### Problem
Down to the last character, repeat the data that follows.

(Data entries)
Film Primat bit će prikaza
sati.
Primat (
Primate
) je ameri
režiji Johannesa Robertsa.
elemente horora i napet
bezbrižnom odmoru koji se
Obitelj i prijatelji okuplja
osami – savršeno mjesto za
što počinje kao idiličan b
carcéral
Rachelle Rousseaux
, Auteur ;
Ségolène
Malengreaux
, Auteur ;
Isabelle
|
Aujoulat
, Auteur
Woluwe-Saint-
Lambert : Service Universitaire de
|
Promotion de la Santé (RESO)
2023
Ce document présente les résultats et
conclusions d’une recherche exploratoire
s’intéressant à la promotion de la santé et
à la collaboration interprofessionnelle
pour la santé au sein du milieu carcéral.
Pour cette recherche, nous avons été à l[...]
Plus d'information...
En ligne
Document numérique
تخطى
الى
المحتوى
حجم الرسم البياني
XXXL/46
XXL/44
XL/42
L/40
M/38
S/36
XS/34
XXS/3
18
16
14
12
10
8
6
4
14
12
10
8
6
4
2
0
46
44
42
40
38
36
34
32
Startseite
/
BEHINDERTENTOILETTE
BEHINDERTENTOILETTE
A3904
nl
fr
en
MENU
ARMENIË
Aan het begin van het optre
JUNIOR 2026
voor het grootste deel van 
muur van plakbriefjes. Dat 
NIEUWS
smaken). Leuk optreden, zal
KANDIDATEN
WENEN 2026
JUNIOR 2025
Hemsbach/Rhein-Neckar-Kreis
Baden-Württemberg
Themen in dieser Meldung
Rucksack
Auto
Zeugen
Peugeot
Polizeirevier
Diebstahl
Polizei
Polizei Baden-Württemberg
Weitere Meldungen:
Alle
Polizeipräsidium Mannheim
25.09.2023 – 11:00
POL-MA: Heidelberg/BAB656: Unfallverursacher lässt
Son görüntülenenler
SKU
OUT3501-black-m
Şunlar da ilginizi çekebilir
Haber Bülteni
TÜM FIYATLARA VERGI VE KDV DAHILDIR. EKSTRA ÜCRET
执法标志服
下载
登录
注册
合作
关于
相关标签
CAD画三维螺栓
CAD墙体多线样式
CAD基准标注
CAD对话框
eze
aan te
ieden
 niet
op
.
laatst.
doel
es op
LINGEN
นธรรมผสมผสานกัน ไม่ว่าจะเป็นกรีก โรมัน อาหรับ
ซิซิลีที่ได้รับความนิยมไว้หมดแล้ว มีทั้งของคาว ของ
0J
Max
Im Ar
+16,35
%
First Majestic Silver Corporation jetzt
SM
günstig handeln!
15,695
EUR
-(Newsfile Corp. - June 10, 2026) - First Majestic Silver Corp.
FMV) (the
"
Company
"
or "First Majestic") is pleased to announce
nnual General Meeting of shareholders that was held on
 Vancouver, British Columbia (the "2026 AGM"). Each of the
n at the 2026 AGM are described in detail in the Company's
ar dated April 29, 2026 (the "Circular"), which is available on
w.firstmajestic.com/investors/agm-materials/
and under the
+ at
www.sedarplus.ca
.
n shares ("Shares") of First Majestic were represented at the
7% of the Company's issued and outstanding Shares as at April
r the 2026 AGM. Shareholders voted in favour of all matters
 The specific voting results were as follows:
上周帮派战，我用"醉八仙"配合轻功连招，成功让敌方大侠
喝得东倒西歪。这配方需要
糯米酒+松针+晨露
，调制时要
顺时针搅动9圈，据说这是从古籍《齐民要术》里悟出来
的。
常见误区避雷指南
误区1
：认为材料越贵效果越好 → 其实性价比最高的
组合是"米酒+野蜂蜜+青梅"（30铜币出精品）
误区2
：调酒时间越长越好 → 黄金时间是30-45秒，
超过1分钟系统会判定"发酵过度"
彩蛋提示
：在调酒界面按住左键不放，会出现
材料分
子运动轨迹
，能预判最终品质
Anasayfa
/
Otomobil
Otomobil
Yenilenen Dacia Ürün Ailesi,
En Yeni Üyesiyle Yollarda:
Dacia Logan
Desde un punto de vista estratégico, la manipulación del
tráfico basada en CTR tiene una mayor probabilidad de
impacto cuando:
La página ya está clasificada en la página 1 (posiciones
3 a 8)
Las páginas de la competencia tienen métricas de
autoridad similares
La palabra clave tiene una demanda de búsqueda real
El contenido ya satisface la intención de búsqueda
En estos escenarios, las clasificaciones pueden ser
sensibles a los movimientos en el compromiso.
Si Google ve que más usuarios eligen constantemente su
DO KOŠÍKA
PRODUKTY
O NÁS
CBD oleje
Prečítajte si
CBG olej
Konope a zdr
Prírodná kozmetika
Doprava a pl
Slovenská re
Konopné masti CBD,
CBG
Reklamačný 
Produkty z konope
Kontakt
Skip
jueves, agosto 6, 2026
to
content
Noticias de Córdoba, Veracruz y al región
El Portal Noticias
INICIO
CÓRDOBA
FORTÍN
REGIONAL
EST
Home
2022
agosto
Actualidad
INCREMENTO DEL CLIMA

### Exercise answer
Film Primat bit će prikaza
sati.
Primat (
Primate
) je ameri
režiji Johannesa Robertsa.
elemente horora i napet
bezbrižnom odmoru koji se
Obitelj i prijatelji okuplja
osami – savršeno mjesto za
što počinje kao idiličan b
carcéral
Rachelle Rousseaux
, Auteur ;
Ségolène
Malengreaux
, Auteur ;
Isabelle
|
Aujoulat
, Auteur
Woluwe-Saint-
Lambert : Service Universitaire de
|
Promotion de la Santé (RESO)
2023
Ce document présente les résultats et
conclusions d’une recherche exploratoire
s’intéressant à la promotion de la santé et
à la collaboration interprofessionnelle
pour la santé au sein du milieu carcéral.
Pour cette recherche, nous avons été à l[...]
Plus d'information...
En ligne
Document numérique
تخطى
الى
المحتوى
حجم الرسم البياني
XXXL/46
XXL/44
XL/42
L/40
M/38
S/36
XS/34
XXS/3
18
16
14
12
10
8
6
4
14
12
10
8
6
4
2
0
46
44
42
40
38
36
34
32
Startseite
/
BEHINDERTENTOILETTE
BEHINDERTENTOILETTE
A3904
nl
fr
en
MENU
ARMENIË
Aan het begin van het optre
JUNIOR 2026
voor het grootste deel van 
muur van plakbriefjes. Dat 
NIEUWS
smaken). Leuk optreden, zal
KANDIDATEN
WENEN 2026
JUNIOR 2025
Hemsbach/Rhein-Neckar-Kreis
Baden-Württemberg
Themen in dieser Meldung
Rucksack
Auto
Zeugen
Peugeot
Polizeirevier
Diebstahl
Polizei
Polizei Baden-Württemberg
Weitere Meldungen:
Alle
Polizeipräsidium Mannheim
25.09.2023 – 11:00
POL-MA: Heidelberg/BAB656: Unfallverursacher lässt
Son görüntülenenler
SKU
OUT3501-black-m
Şunlar da ilginizi çekebilir
Haber Bülteni
TÜM FIYATLARA VERGI VE KDV DAHILDIR. EKSTRA ÜCRET
执法标志服
下载
登录
注册
合作
关于
相关标签
CAD画三维螺栓
CAD墙体多线样式
CAD基准标注
CAD对话框
eze
aan te
ieden
 niet
op
.
laatst.
doel
es op
LINGEN
นธรรมผสมผสานกัน ไม่ว่าจะเป็นกรีก โรมัน อาหรับ
ซิซิลีที่ได้รับความนิยมไว้หมดแล้ว มีทั้งของคาว ของ
0J
Max
Im Ar
+16,35
%
First Majestic Silver Corporation jetzt
SM
günstig handeln!
15,695
EUR
-(Newsfile Corp. - June 10, 2026) - First Majestic Silver Corp.
FMV) (the
"
Company
"
or "First Majestic") is pleased to announce
nnual General Meeting of shareholders that was held on
 Vancouver, British Columbia (the "2026 AGM"). Each of the
n at the 2026 AGM are described in detail in the Company's
ar dated April 29, 2026 (the "Circular"), which is available on
w.firstmajestic.com/investors/agm-materials/
and under the
+ at
www.sedarplus.ca
.
n shares ("Shares") of First Majestic were represented at the
7% of the Company's issued and outstanding Shares as at April
r the 2026 AGM. Shareholders voted in favour of all matters
 The specific voting results were as follows:
上周帮派战，我用"醉八仙"配合轻功连招，成功让敌方大侠
喝得东倒西歪。这配方需要
糯米酒+松针+晨露
，调制时要
顺时针搅动9圈，据说这是从古籍《齐民要术》里悟出来
的。
常见误区避雷指南
误区1
：认为材料越贵效果越好 → 其实性价比最高的
组合是"米酒+野蜂蜜+青梅"（30铜币出精品）
误区2
：调酒时间越长越好 → 黄金时间是30-45秒，
超过1分钟系统会判定"发酵过度"
彩蛋提示
：在调酒界面按住左键不放，会出现
材料分
子运动轨迹
，能预判最终品质
Anasayfa
/
Otomobil
Otomobil
Yenilenen Dacia Ürün Ailesi,
En Yeni Üyesiyle Yollarda:
Dacia Logan
Desde un punto de vista estratégico, la manipulación del
tráfico basada en CTR tiene una mayor probabilidad de
impacto cuando:
La página ya está clasificada en la página 1 (posiciones
3 a 8)
Las páginas de la competencia tienen métricas de
autoridad similares
La palabra clave tiene una demanda de búsqueda real
El contenido ya satisface la intención de búsqueda
En estos escenarios, las clasificaciones pueden ser
sensibles a los movimientos en el compromiso.
Si Google ve que más usuarios eligen constantemente su
DO KOŠÍKA
PRODUKTY
O NÁS
CBD oleje
Prečítajte si
CBG olej
Konope a zdr
Prírodná kozmetika
Doprava a pl
Slovenská re
Konopné masti CBD,
CBG
Reklamačný 
Produkty z konope
Kontakt
Skip
jueves, agosto 6, 2026
to
content
Noticias de Córdoba, Veracruz y al región
El Portal Noticias
INICIO
CÓRDOBA
FORTÍN
REGIONAL
EST
Home
2022
agosto
Actualidad
INCREMENTO DEL CLIMA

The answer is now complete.